Personal information
- Nationality: Australian
- Born: Peter Felix 17 July 1866 St. Croix, Danish West Indies
- Died: 10 November 1926 (aged 60)
- Weight: Heavyweight

Boxing career

Boxing record
- Total fights: 52
- Wins: 24
- Win by KO: 10
- Losses: 20
- Draws: 7

= Peter Felix =

Australian boxer (1866–1926)

Peter Felix (17 July 1866 – 11 November 1926) was a boxer from Australia.

== Early life ==
Peter Felix was born on 17 July 1866 on the West Indian Island of St. Croix in the Danish West Indies, the same birthplace as boxer Peter Jackson. Felix claimed Jackson was his first cousin.

He travelled to Australia from St Croix in the 1880s, while in his early 20s, as a ship's fireman. Felix was tall for his time, standing at 6'5" tall, and weighing in around 180 pounds. He was said to be a flashy dresser, often wearing a "belltopper, spats, and frock coat."

== Boxing career ==
He started his boxing career in Australia in 1894 competing in amateur fights in Sydney. He then had 12th round knock out win over Dan Keeley in Melbourne. The year of 1895, proved to be one of the most fruitful of his career, with three very impressive points victories over Joe Goddard, and a points victory over Mick Dooley. 1896 saw him defeat Starlight Rollins, beat Mick Dooley in two out of three fights, and beat Dan Keeley for the Victorian Heavyweight title with a 5th round knock out win. The next two years saw him draw with Mick Dooley, Tut Ryan and Bill Doherty.
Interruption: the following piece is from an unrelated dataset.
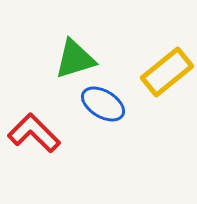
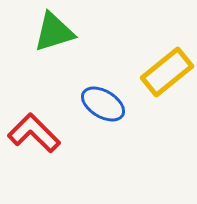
green triangle: moved 21 px left, 27 px up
During the depression years of the 1890s, Peter Felix also fought in unofficial bouts in travelling boxing troupe's, which toured the agricultural shows of Australia, putting on their fights in tents. In 1899, he captured the coveted Australian Heavyweight title with a 7th round knock out win over Bill Doherty in Kalgoorlie. After his victory, a "lynching crowd" followed him to the railway station.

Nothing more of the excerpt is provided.